Last year Boris Johnson announced an additional £36billion in funding for the health service – funded by a National Insurance increase – to help tackle the Covid-19 backlog.
According to the latest official figures, almost one in four patients were waiting six weeks or more for an MRI scan, while thousands faced delays of more than three months.
West Midlands Ambulance Service spent £1.4 million on a combination of private occupational health services and medical treatment for staff over the last four years. Among the private care funded by the trust was physiotherapy, mental health care, and diagnostic tests including MRI scans, for which employees pay and are then reimbursed on a case-by-case basis.
East Midlands Ambulance Service has funded similar treatment and tests for its staff, spending £81,000 on private healthcare in the past four years.
The trust linked the spending to the Covid pandemic, saying that if it had failed to fund private care for staff, “the level of care received by our patients may have been negatively impacted, and the additional pressure on the staff at work would have caused further detrimental impact on their wellbeing”.
A mental health trust paid more than £2 million for private occupational health services over four years, saying services provided as part of the contract included physiotherapy, flu vaccines, and “workstation assessments”.
Another trust, Essex Partnership University, which provides mental health and community services, including physiotherapy, spent £169,080 on private counselling and physiotherapy for staff over four years.
Meanwhile, University Hospitals Plymouth spent £4,463 on private health insurance in the past year.
East and North Hertfordshire NHS Trust revealed that it had paid £125,000 to Physio Med, an occupational physiotherapy firm, since 2018, including £43,000 last year.
Greig Baker, who chairs Baker Kell Cumming, said: “When the NHS pays for its own staff to get fast-tracked private care, the model is broken.
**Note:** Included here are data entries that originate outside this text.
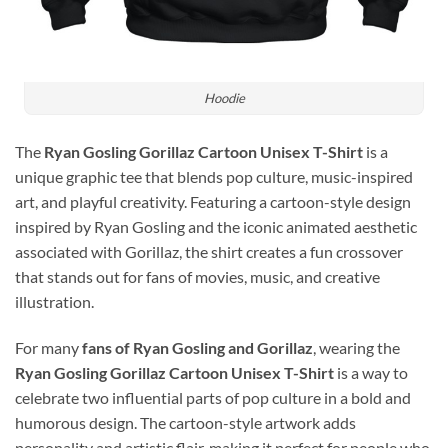
Hoodie
The
Ryan Gosling Gorillaz Cartoon Unisex T-Shirt
is a
unique graphic tee that blends pop culture, music-inspired
art, and playful creativity. Featuring a cartoon-style design
inspired by
Ryan Gosling
and the iconic animated aesthetic
associated with
Gorillaz
, the shirt creates a fun crossover
that stands out for fans of movies, music, and creative
illustration.
For many
fans of Ryan Gosling and Gorillaz
, wearing the
Ryan Gosling Gorillaz Cartoon Unisex T-Shirt
is a way to
celebrate two influential parts of pop culture in a bold and
humorous design. The cartoon-style artwork adds
personality and artistic flair, making it perfect for people who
The Government has introduced the new health and social care tax and the NHS is receiving more money than ever – but money isn’t the problem, the system is.”
A spokesman for East and North Hertfordshire NHS Trust said its staff were “working flat out” to tackle the backlog and “physiotherapy treatment means they can return to work more quickly … avoiding additional spend on costly agency and shift workers”.
An NHS England spokesman said: “Occupational health provision is a matter for individual NHS Trusts.
“While some trusts choose to outsource, spending on private healthcare provision could only be justified in exceptional circumstances and where it will improve patient care by helping to get staff back to work as quickly as possible.”